Mack reached out his hand, as if to push their attention away. He turned his head to the wall.
“Mackie’s sad?” Nina repeated.
Now Mack lifted his face. It was reddened, agonized, glistening with tears. “Don’t you care, Mom?” he cried. “Doesn’t anybody care?”
In three quick steps, Lainey crossed to the table. She knelt by his chair and turned it to her. It scuddered loudly on the linoleum. “Oh, honey, of course I do,” she said. Her arms reached up, encircled him, and he leaned forward, sobbing, onto her shoulder. Lainey’s heart seemed to tighten unbearably in her chest, to squeeze even her throat. She felt the sudden sweet release of her own tears. From somewhere far behind her she could hear Nina persevering: “Mackie’s sad? Mommy’s sad?” and Mary crowing with strange nervous laughter to hear the big people crying. Lainey held Mack tight in gratitude and sorrow and thought how o
ften her children did this for her—released her to herself.
For perhaps a minute she and Mackie wept, holding each other. Then he pulled away, sniffling. She fished into her pajama pocket for a handkerchief and blew her nose. Liddie had begun to explain to Nina in a falsely grownup voice that Mackie and Mommy were sad but they’d be better soon.
Nina changed her chant: “Mommy’s better soon? Mackie’s better soon?”
Now Mack wiped his face on his sleeve and turned away from Lainey. “Use your napkin,” she murmured to him, and he reached obediently for it.

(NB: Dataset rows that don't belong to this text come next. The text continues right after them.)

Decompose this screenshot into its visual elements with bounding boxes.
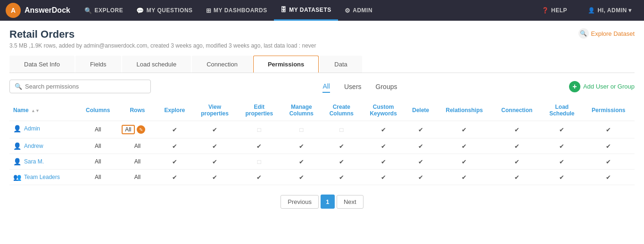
explore-cell: ✔ [157, 154, 193, 170]
load-schedule-cell: ✔ [541, 121, 583, 138]
sort-arrows-name: ▲▼ [31, 108, 40, 113]
col-relationships: Relationships [436, 100, 493, 121]
col-name: Name ▲▼ [9, 100, 78, 121]
name-cell: 👤 Sara M. [9, 154, 78, 169]
col-columns: Columns [78, 100, 118, 121]
connection-cell: ✔ [493, 138, 541, 154]
relationships-cell: ✔ [436, 154, 493, 170]
tab-connection[interactable]: Connection [192, 56, 252, 73]
view-properties-cell: ✔ [192, 121, 237, 138]
nav-user[interactable]: 👤 Hi, Admin ▾ [581, 0, 638, 21]
navbar: A AnswerDock 🔍 Explore 💬 My Questions ⊞ … [0, 0, 644, 21]
filter-all[interactable]: All [322, 81, 330, 93]
filter-groups[interactable]: Groups [376, 81, 397, 92]
explore-cell: ✔ [157, 138, 193, 154]
load-schedule-cell: ✔ [541, 170, 583, 185]
delete-cell: ✔ [405, 170, 436, 185]
tab-data[interactable]: Data [320, 56, 362, 73]
nav-my-dashboards[interactable]: ⊞ My Dashboards [199, 0, 274, 21]
col-rows: Rows [118, 100, 157, 121]
custom-keywords-cell: ✔ [362, 121, 405, 138]
edit-properties-cell: □ [237, 154, 281, 170]
nav-right: ❓ Help 👤 Hi, Admin ▾ [535, 0, 638, 21]
edit-rows-icon[interactable]: ✎ [137, 125, 145, 134]
col-permissions: Permissions [583, 100, 635, 121]
custom-keywords-cell: ✔ [362, 154, 405, 170]
custom-keywords-cell: ✔ [362, 170, 405, 185]
next-button[interactable]: Next [337, 195, 363, 209]
connection-cell: ✔ [493, 121, 541, 138]
view-properties-cell: ✔ [192, 138, 237, 154]
table-row: 👥 Team Leaders All All ✔ ✔ ✔ ✔ ✔ ✔ ✔ ✔ ✔… [9, 170, 635, 185]
edit-properties-cell: □ [237, 121, 281, 138]
page-subtitle: 3.5 MB ,1.9K rows, added by admin@answer… [9, 42, 316, 49]
col-explore: Explore [157, 100, 193, 121]
tab-load-schedule[interactable]: Load schedule [122, 56, 191, 73]
rows-cell: All✎ [118, 121, 157, 138]
create-columns-cell: ✔ [322, 138, 362, 154]
rows-cell: All [118, 170, 157, 185]
columns-cell: All [78, 121, 118, 138]
user-icon: 👤 [588, 7, 595, 14]
relationships-cell: ✔ [436, 138, 493, 154]
user-name[interactable]: Andrew [24, 143, 43, 149]
nav-admin[interactable]: ⚙ Admin [338, 0, 379, 21]
group-icon: 👥 [13, 173, 21, 181]
brand-icon: A [6, 3, 21, 18]
relationships-cell: ✔ [436, 121, 493, 138]
filter-users[interactable]: Users [344, 81, 362, 92]
rows-cell: All [118, 154, 157, 170]
delete-cell: ✔ [405, 138, 436, 154]
col-manage-columns: ManageColumns [281, 100, 322, 121]
manage-columns-cell: ✔ [281, 170, 322, 185]
custom-keywords-cell: ✔ [362, 138, 405, 154]
add-user-or-group-button[interactable]: + Add User or Group [569, 81, 635, 92]
col-delete: Delete [405, 100, 436, 121]
permissions-table: Name ▲▼ Columns Rows Explore Viewpropert… [9, 100, 635, 185]
col-load-schedule: LoadSchedule [541, 100, 583, 121]
nav-help[interactable]: ❓ Help [535, 0, 574, 21]
permissions-cell: ✔ [583, 121, 635, 138]
columns-cell: All [78, 154, 118, 170]
tab-dataset-info[interactable]: Data Set Info [9, 56, 74, 73]
dashboards-icon: ⊞ [206, 7, 212, 14]
admin-icon: ⚙ [345, 7, 351, 14]
connection-cell: ✔ [493, 154, 541, 170]
relationships-cell: ✔ [436, 170, 493, 185]
table-row: 👤 Admin All All✎ ✔ ✔ □ □ □ ✔ ✔ ✔ ✔ ✔ ✔ [9, 121, 635, 138]
explore-dataset-button[interactable]: 🔍 Explore Dataset [578, 28, 635, 39]
user-name[interactable]: Team Leaders [24, 174, 60, 180]
view-properties-cell: ✔ [192, 154, 237, 170]
create-columns-cell: □ [322, 121, 362, 138]
load-schedule-cell: ✔ [541, 138, 583, 154]
load-schedule-cell: ✔ [541, 154, 583, 170]
search-input[interactable] [25, 83, 146, 90]
col-custom-keywords: CustomKeywords [362, 100, 405, 121]
col-view-properties: Viewproperties [192, 100, 237, 121]
brand-name: AnswerDock [25, 6, 70, 15]
search-box[interactable]: 🔍 [9, 80, 151, 93]
user-name[interactable]: Sara M. [24, 158, 44, 165]
tab-permissions[interactable]: Permissions [253, 56, 319, 73]
explore-cell: ✔ [157, 121, 193, 138]
nav-my-questions[interactable]: 💬 My Questions [130, 0, 199, 21]
name-cell: 👤 Admin [9, 121, 78, 136]
connection-cell: ✔ [493, 170, 541, 185]
tabs: Data Set Info Fields Load schedule Conne… [9, 56, 635, 73]
nav-explore[interactable]: 🔍 Explore [78, 0, 130, 21]
help-icon: ❓ [542, 7, 549, 14]
columns-cell: All [78, 138, 118, 154]
previous-button[interactable]: Previous [281, 195, 319, 209]
page-header: Retail Orders 3.5 MB ,1.9K rows, added b… [9, 28, 635, 56]
current-page[interactable]: 1 [321, 195, 335, 209]
brand[interactable]: A AnswerDock [6, 3, 70, 18]
tab-fields[interactable]: Fields [75, 56, 121, 73]
user-name[interactable]: Admin [24, 125, 40, 132]
nav-my-datasets[interactable]: 🗄 My Datasets [274, 0, 338, 21]
permissions-cell: ✔ [583, 138, 635, 154]
name-cell: 👤 Andrew [9, 138, 78, 154]
create-columns-cell: ✔ [322, 170, 362, 185]
user-icon: 👤 [13, 158, 21, 165]
user-icon: 👤 [13, 142, 21, 150]
filter-tabs: All Users Groups [322, 81, 397, 93]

“Mommy’s better soon?” Nina asked again.
Lainey stood up, feeling stiff, as though she’d been kneeling for a long time. “Yes, Neen.” She cupped the little girl’s silken skull with her hand. “Mackie and I are sad because we miss Gram.”
“I miss her too, Mom,” Liddie said defensively.
“I know, Lid,” Lainey said.
Mack’s body spun toward his sister. “Then why are you eating?” he accused. “You ate your whole breakfast, just like it didn’t even matter to you. Everyone’s eating around here,” he protested to Lainey. “That’s what bothers me.”
“I only ate one helping,” Liddie said. Her face had gone white in shame.
“I eat a all up,” Nina volunteered, hoping for praise.
“Ee ee ee,” Mary echoed, bouncing herself rhythmically with each squeal.
“It’s all right to eat, Mack,” Lainey said. She could hear David and Randall starting to come downstairs, and she wiped her face again and turned to fix their plates.
“It makes me sick,” Mack persisted. He pushed his plate away.
“Well, you don’t have to eat if you don’t want to,” Lainey said gently.
“And she makes me sick. She pretends to be so upset, and then she eats and eats.” His voice rose; he was near tears again. “She’s a big pig.”